It occurs in the lower end of the femur and the upper end of the tibia, accounting for about three-fourths of all osteosarcomas, and other places such as the humerus, the upper end of the femur, the fibula, the spine, and the ilium can also occur. Most of them are osteolytic and a few of them are osteogenic. Age of onset: it can occur at any age, but most of them are between 10 and 25 years old, and males are more common. The tumor is mostly at the end of the bone, and occasionally occurs in the diaphysis or epiphysis.
Osteosarcoma contains different components of cartilage, fibrous tissue and osteogenic tissue. The subperiosteal bone cortex and the medullary cavity can be infiltrated and spread. Early tumor main part in the subperiosteum, fusion in the bone cortex, osteolytic tumor tissue, less cartilage components, faster bone destruction, rich circulation, bone necrosis area can form parcels, tumor to the adjacent soft tissues proliferation, can occur pathological fracture, a small number of tumors bone hard. Generally, osteosarcoma does not invade the joints, occasionally destroys the cortex or involves the joints after pathological fracture.
Due to tumor development and periosteal reaction, there is often periosteal elevation to form a triangle commonly known as Codman's triangle, and there is a perpendicular sunshine-like radiating bone needle with the diaphysis.
Microscopically, there are many tumor cells, cells and nuclei of different sizes and shapes, including small multinucleated giant cells, spindle cells, immature chondrocytes, and malignant osteoblasts, with large nuclei and deep staining.
Almost all metastases are to the lungs via the bloodstream, and a few to the brain, viscera, kidneys, and lymph nodes via the lymphatics.

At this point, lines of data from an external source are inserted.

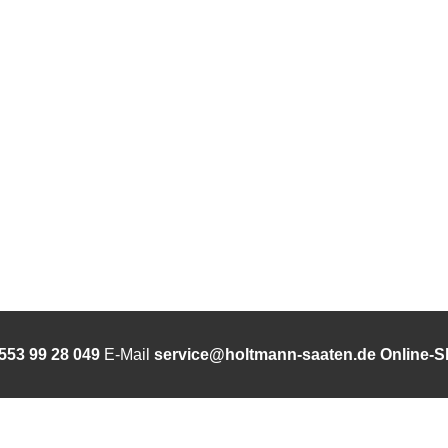
553 99 28 049
E-Mail
service@holtmann-saaten.de
Online-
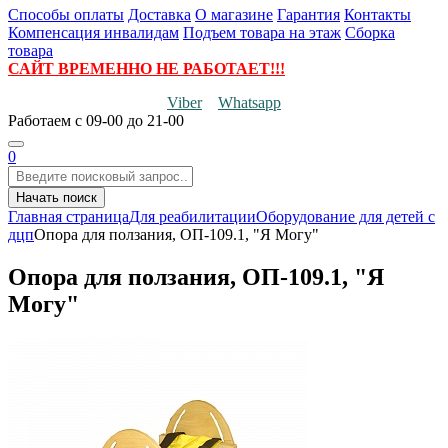
Способы оплаты
Доставка
О магазине
Гарантия
Контакты
Компенсация инвалидам
Подъем товара на этаж
Сборка
товара
САЙТ ВРЕМЕННО НЕ РАБОТАЕТ!!!
Viber
Whatsapp
Работаем
с 09-00 до 21-00
0
Начать поиск
Главная страница
Для реабилитации
Оборудование для детей с
дцп
Опора для ползания, ОП-109.1, "Я Могу"
Опора для ползания, ОП-109.1, "Я
Могу"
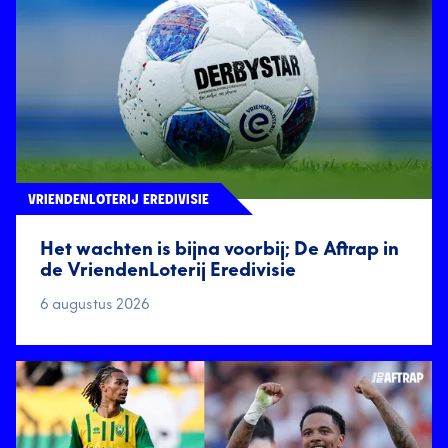
VRIENDENLOTERIJ EREDIVISIE
Het wachten is bijna voorbij; De Aftrap in
de VriendenLoterij Eredivisie
6 augustus 2026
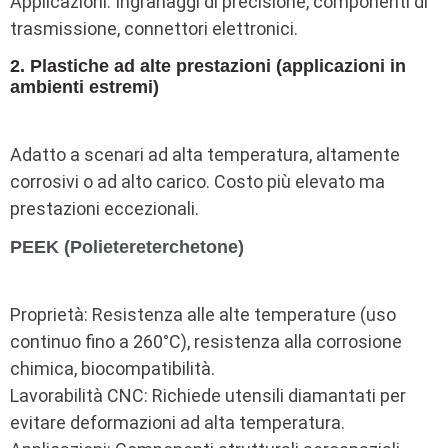
Applicazioni: Ingranaggi di precisione, componenti di
trasmissione, connettori elettronici.
2. Plastiche ad alte prestazioni (applicazioni in
ambienti estremi)
Adatto a scenari ad alta temperatura, altamente
corrosivi o ad alto carico. Costo più elevato ma
prestazioni eccezionali.
PEEK (Polietereterchetone)
Proprietà: Resistenza alle alte temperature (uso
continuo fino a 260°C), resistenza alla corrosione
chimica, biocompatibilità.
Lavorabilità CNC: Richiede utensili diamantati per
evitare deformazioni ad alta temperatura.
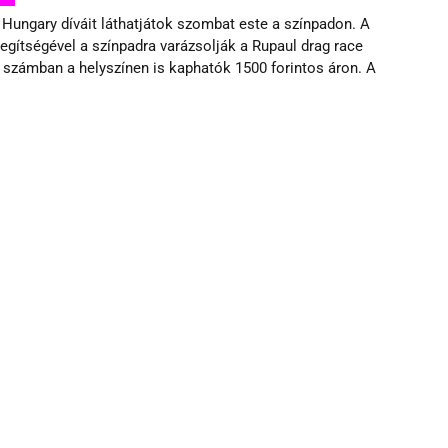
Hungary díváit láthatjátok szombat este a színpadon. A 
gítségével a színpadra varázsolják a Rupaul drag race 
 számban a helyszínen is kaphatók 1500 forintos áron. A 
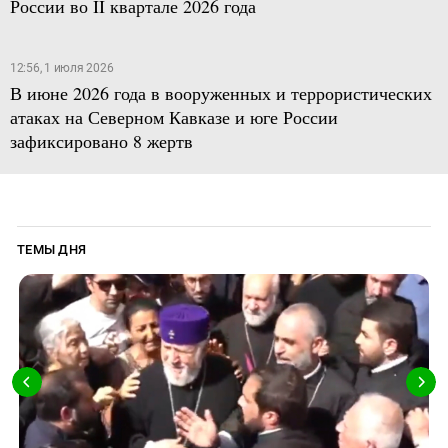
России во II квартале 2026 года
12:56, 1 июля 2026
В июне 2026 года в вооруженных и террористических
атаках на Северном Кавказе и юге России
зафиксировано 8 жертв
ТЕМЫ ДНЯ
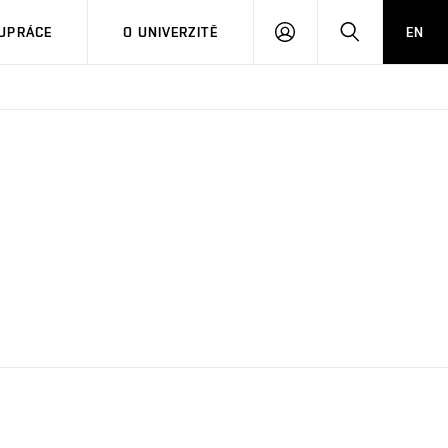
PŘIHLÁSIT
HLEDAT
UPRÁCE
O UNIVERZITĚ
EN
SE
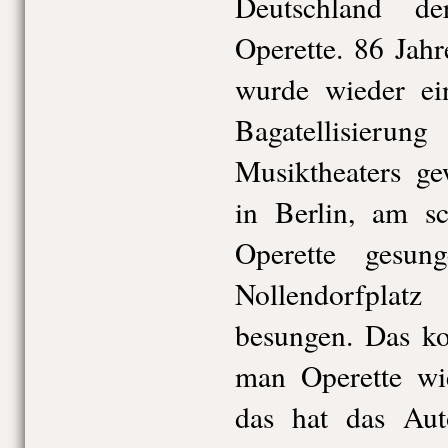
Deutschland d
Operette. 86 Jah
wurde wieder ei
Bagatellisier
Musiktheaters g
in Berlin, am sc
Operette gesun
Nollendorfpla
besungen. Das k
man Operette wi
das hat das Au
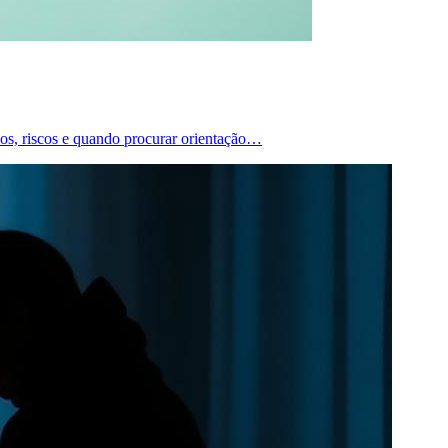
cios, riscos e quando procurar orientação…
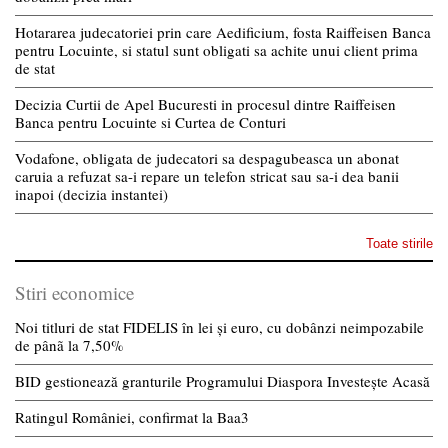
Hotararea judecatoriei prin care Aedificium, fosta Raiffeisen Banca
pentru Locuinte, si statul sunt obligati sa achite unui client prima
de stat
Decizia Curtii de Apel Bucuresti in procesul dintre Raiffeisen
Banca pentru Locuinte si Curtea de Conturi
Vodafone, obligata de judecatori sa despagubeasca un abonat
caruia a refuzat sa-i repare un telefon stricat sau sa-i dea banii
inapoi (decizia instantei)
Toate stirile
Stiri economice
Noi titluri de stat FIDELIS în lei și euro, cu dobânzi neimpozabile
de pânã la 7,50%
BID gestionează granturile Programului Diaspora Investește Acasă
Ratingul României, confirmat la Baa3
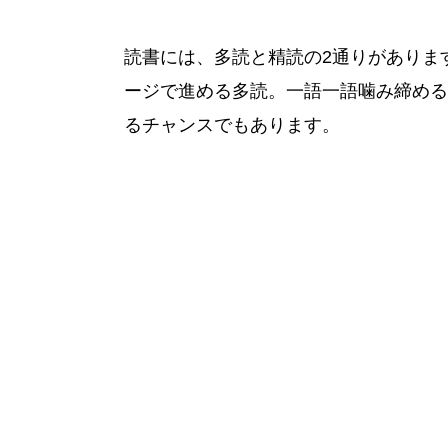
読書には、多読と精読の2通りがありま
ージで進める多読。一語一語噛み締める
るチャンスでもあります。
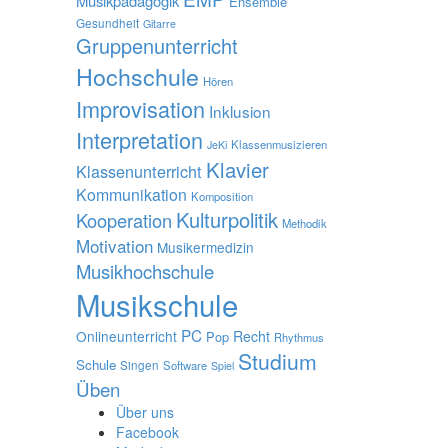
Musikpädagogik
Ensemble
Gesundheit
Gitarre
Gruppenunterricht
Hochschule
Hören
Improvisation
Inklusion
Interpretation
Klassenmusizieren
JeKi
Klavier
Klassenunterricht
Kommunikation
Komposition
Kulturpolitik
Kooperation
Methodik
Motivation
Musikermedizin
Musikhochschule
Musikschule
PC
Onlineunterricht
Recht
Pop
Rhythmus
Studium
Schule
Singen
Software
Spiel
Üben
Über uns
Facebook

I. Clinical manifestations and diagnosis
Pain is an early symptom, which can occur before the appearance of the tumor, at first it is intermittent pain, and then it turns into persistent severe pain, especially at night. The pain of large malignant tumors occurs earlier and is more intense, and there is often a history of local trauma. The tumor at the bone end near the joints is large and of variable hardness, with pressure pain, high local temperature, venous dilatation, sometimes palpable pulsation, and may have pathological fractures. General health gradually declines to failure, and most patients have pulmonary metastases within a year.
X-ray manifestations: bone densification is variable. There is irregular destruction, the surface is vague, the boundary is unclear, the lesion mostly started in the epiphysis, due to tumor growth and periosteal reaction high up to form Calderman's triangle, there is a perpendicular direction with the diaphysis of the radial bone needle.

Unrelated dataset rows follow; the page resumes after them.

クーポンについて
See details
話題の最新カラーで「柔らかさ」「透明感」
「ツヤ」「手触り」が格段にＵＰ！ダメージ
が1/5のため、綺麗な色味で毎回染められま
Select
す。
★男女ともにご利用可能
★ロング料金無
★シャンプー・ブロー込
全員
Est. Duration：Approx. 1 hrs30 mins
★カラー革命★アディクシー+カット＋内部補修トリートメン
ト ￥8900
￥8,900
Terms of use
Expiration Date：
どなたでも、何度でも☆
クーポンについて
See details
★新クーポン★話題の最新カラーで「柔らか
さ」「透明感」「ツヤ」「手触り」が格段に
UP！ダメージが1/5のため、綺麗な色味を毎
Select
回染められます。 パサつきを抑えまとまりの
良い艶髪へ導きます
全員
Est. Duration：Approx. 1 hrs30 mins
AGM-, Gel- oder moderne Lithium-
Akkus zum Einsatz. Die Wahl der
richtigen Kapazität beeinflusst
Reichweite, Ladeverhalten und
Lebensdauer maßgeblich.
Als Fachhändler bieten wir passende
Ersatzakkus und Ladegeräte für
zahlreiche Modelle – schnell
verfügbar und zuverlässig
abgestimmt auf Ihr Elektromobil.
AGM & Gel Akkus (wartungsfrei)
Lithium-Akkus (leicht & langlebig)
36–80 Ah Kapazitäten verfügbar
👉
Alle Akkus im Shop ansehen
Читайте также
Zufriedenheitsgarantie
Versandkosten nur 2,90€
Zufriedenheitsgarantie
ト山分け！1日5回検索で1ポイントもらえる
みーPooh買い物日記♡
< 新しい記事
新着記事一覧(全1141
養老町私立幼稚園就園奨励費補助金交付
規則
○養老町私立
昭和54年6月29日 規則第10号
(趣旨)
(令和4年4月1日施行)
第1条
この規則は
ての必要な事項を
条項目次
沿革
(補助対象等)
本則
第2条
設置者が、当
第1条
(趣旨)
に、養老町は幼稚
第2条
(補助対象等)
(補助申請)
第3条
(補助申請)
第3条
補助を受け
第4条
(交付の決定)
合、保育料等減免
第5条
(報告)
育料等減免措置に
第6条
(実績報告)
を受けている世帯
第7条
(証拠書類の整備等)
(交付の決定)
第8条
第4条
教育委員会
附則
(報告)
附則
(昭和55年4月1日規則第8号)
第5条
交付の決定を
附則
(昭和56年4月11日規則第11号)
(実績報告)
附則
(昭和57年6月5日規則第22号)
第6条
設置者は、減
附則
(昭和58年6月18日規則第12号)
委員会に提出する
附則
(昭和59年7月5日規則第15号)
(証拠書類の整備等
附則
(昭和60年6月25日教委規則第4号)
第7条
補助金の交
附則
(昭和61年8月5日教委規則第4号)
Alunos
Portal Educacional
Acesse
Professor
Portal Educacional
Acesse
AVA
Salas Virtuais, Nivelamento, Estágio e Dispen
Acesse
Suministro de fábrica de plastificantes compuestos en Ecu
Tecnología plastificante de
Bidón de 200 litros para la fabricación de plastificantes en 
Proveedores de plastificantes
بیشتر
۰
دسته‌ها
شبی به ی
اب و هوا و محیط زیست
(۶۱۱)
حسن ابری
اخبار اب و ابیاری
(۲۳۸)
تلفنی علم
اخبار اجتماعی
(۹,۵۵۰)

In addition to bone destruction and periosteal hyperplasia, daylight radial shadows can be seen
Clinically, adolescents should be carefully examined for pain and swelling at the end of the bone near the knee joint, and most of the cases can be diagnosed according to the history, signs and X-ray performance, and biopsy can be done if necessary.
Care should be taken to differentiate from the following lesions: osteomyositis, tuberculous osteitis of the metacarpals and metatarsals (osteosarcoma rarely occurs here), chronic osteomyelitis, bone cysts and giant cell tumors.
Treatment
After the diagnosis is clear, amputation or arthrodesis should be performed as early as possible, and chemotherapy and radiotherapy before and after surgery may improve the efficacy of the treatment, while chemotherapy or radiotherapy alone has little effect.